9 June 2026 · 7 min read
How to check if text is AI-generated: what actually works

The question sounds straightforward but the answer isn't. Can you reliably tell whether a piece of text was written by AI? Not with the confidence you'd need for a formal accusation. But you can do better than guessing, and understanding what the available tools actually measure helps you use them appropriately rather than over-confidently.
Why this is harder than it looks
Large language models are trained on enormous amounts of human-written text. Their output is, by design, intended to resemble human writing. As models have improved, the resemblance has become closer - which means the distinguishing signals have become weaker. A tool that worked reasonably well against early model output may struggle significantly with more recent generations.

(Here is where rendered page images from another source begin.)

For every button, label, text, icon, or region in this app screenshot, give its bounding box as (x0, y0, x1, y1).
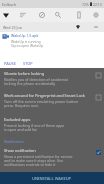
staticText: Evilbuch (2, 2, 17, 7)
staticText: Work around for Fingerprint and Smart Lo… (4, 93, 85, 98)
staticText: Show a persistent notification for servi… (4, 154, 73, 167)
button[interactable]: Search (53, 8, 63, 22)
staticText: Vibrate before locking (4, 71, 45, 76)
staticText: WakeUp-1.5.apk (11, 33, 39, 38)
staticText: 72% (82, 2, 89, 7)
button[interactable]: UNINSTALL WAKEUP (0, 172, 104, 184)
staticText: STOP (23, 61, 33, 66)
staticText: Notification (4, 139, 24, 144)
staticText: 22:13 (93, 2, 102, 7)
staticText: WakeUp is running (11, 39, 41, 43)
staticText: Prevent locking if one of these apps is … (4, 123, 65, 132)
button[interactable]: Work around for Fingerprint and Smart Lo… (0, 93, 104, 108)
staticText: PAUSE (4, 61, 16, 66)
button[interactable]: Protected (73, 22, 83, 32)
button[interactable]: More (91, 22, 101, 32)
button[interactable]: PAUSE (2, 59, 18, 68)
button[interactable]: WakeUp-1.5.apk (0, 32, 104, 47)
button[interactable]: Device (74, 8, 84, 22)
button[interactable]: Vibrate before locking (0, 71, 104, 86)
button[interactable]: Filter (1, 8, 10, 22)
button[interactable]: STOP (21, 59, 35, 68)
staticText: Excluded apps (4, 117, 31, 122)
button[interactable]: Settings (91, 8, 101, 22)
button[interactable]: Show notification (0, 148, 104, 167)
staticText: Notifies you of detection of accidental … (4, 77, 68, 86)
button[interactable]: Pause all (37, 8, 47, 22)
button[interactable]: Sort (18, 8, 28, 22)
staticText: Show notification (4, 148, 36, 153)
button[interactable]: Excluded apps (0, 117, 104, 132)
staticText: Wed 23 Jun (3, 25, 22, 30)
staticText: UNINSTALL WAKEUP (32, 176, 72, 181)
staticText: Turn off the screen emulating power butt… (4, 99, 78, 108)
staticText: Tap to open WakeUp (11, 43, 44, 47)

There's also an asymmetry in the error costs. Missing an AI-generated submission is bad; wrongly accusing a student who wrote their work honestly can be considerably worse. Any tool for checking AI-generated text needs to be evaluated not just for its detection rate but for its false positive rate - and in practice, these two figures trade off against each other in ways vendors don't always communicate clearly.
How text-based detection tools work
Most AI content detectors you'll encounter operate on a principle called perplexity. They measure how predictable each word choice is relative to what a language model would generate. AI output tends toward higher predictability; human writing tends toward more variation. Some tools add a second measure called burstiness - the variation in predictability across different parts of the text. These metrics provide a statistical signal, but not a definitive one.
A separate approach involves AI watermarking, where the generating model embeds a detectable statistical signature in its output. This is more reliable when it works, but requires the generating model to support watermarking and is defeated by any post-processing that paraphrases the output. It's not yet widely deployed in the tools teachers encounter.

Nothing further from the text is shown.